Since the data is random, you know that a simple difference in means estimates the Average Treatment Effect. In other words, nothing can have caused the treatment but the randomisation, so the potential outcomes are independent of the treatment: \((Y_0, Y_1)\perp T\).

\( ATE = E[Y|T=1] - E[Y|T=0] \)

Since you are smart and want to place a confidence interval around your estimate, you use a linear regression.

print("Difference in means:",
      data.query("email==1")["payments"].mean() - data.query("email==0")["payments"].mean())

model = smf.ols('payments ~ email', data=data).fit()
Difference in means: -0.6202804021329484
coef std err t P>|t| [0.025 0.975]
Intercept 669.9764 2.061 325.116 0.000 665.937 674.016
email -0.6203 2.941 -0.211 0.833 -6.387 5.146

Sadly, the estimated ATE is -0.62, which is pretty weird. How can sending an email make late customers pay less than average? Still, the P-value is so high that this probably doesn’t mean anything. What you should do now? Go back to your team with a tail between your legs and say that the test is inconclusive and you need more data? Not so fast.

Notice how your data has some other interesting columns. For example, credit_limit represents the customer’s credit line prior to he or she getting late. risk_score corresponds to the estimated risk of the customer prior to the delivery of the email. It makes sense to think that credit limit and risk are probably very good predictors of payments. But how can that be useful?

First, let’s understand why we can fail to find statistical significance in a treatment even when it is there. It could be that, like in this case, the treatment has very little impact on the outcome. If you think about it, what makes people pay their debt is, by and large, factors outside the control of the collections department. People pay their debt because they find a new job, manage their finances, income and so on. In statistical terms, we can say that the variability of payments is explained much more by other factors other than by the email.

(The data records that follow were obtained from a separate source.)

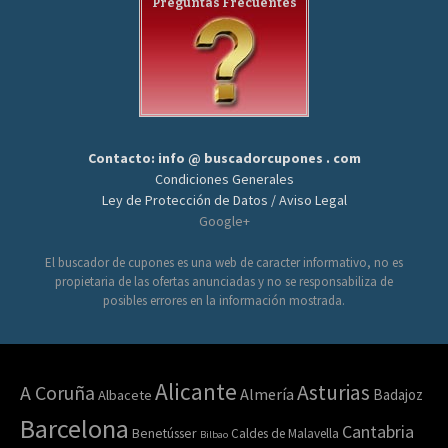
Preguntas Frecuentes
Contacto: info @ buscadorcupones . com
Condiciones Generales
Ley de Protección de Datos / Aviso Legal
Google+
El buscador de cupones es una web de caracter informativo, no es
propietaria de las ofertas anunciadas y no se responsabiliza de
posibles errores en la información mostrada.
Alicante
Asturias
A Coruña
Almería
Badajoz
Albacete
Barcelona
Cantabria
Benetússer
Caldes de Malavella
Bilbao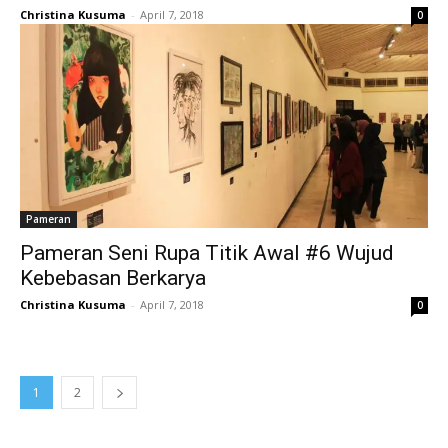
Christina Kusuma
-
April 7, 2018
0
Pameran
Pameran Seni Rupa Titik Awal #6 Wujud
Kebebasan Berkarya
Christina Kusuma
-
April 7, 2018
0
1
2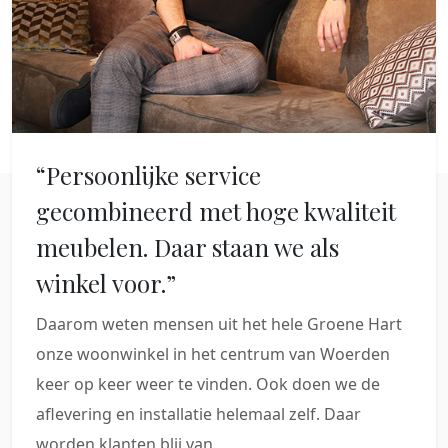
“Persoonlijke service
gecombineerd met hoge kwaliteit
meubelen. Daar staan we als
winkel voor.”
Daarom weten mensen uit het hele Groene Hart
onze woonwinkel in het centrum van Woerden
keer op keer weer te vinden. Ook doen we de
aflevering en installatie helemaal zelf. Daar
worden klanten blij van.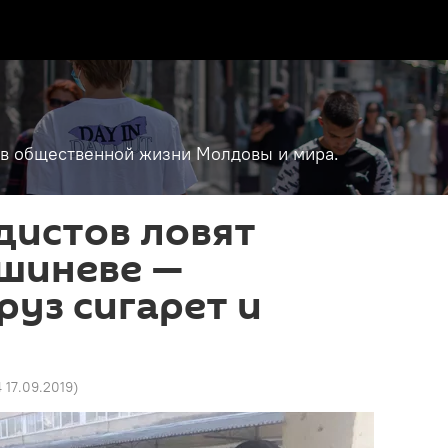
т в общественной жизни Молдовы и мира.
дистов ловят
ишиневе —
руз сигарет и
4 17.09.2019
)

To get a visual understanding of it, we can plot the payments against the treatment variable email. I’ve also plotted the fitted line of the model above in red. To help visualization, I’ve added a little bit of noise to the email variable so that it doesn’t get smashed at the zero or one.

sns.scatterplot(x="email", y="payments", 
                data=data.assign(email=data["email"] + np.random.normal(0, 0.01, size=len(data["email"]))))
plt.plot(np.linspace(-0.2, 1.2), model.params[0] + np.linspace(-1, 2) * model.params[1], c="C1")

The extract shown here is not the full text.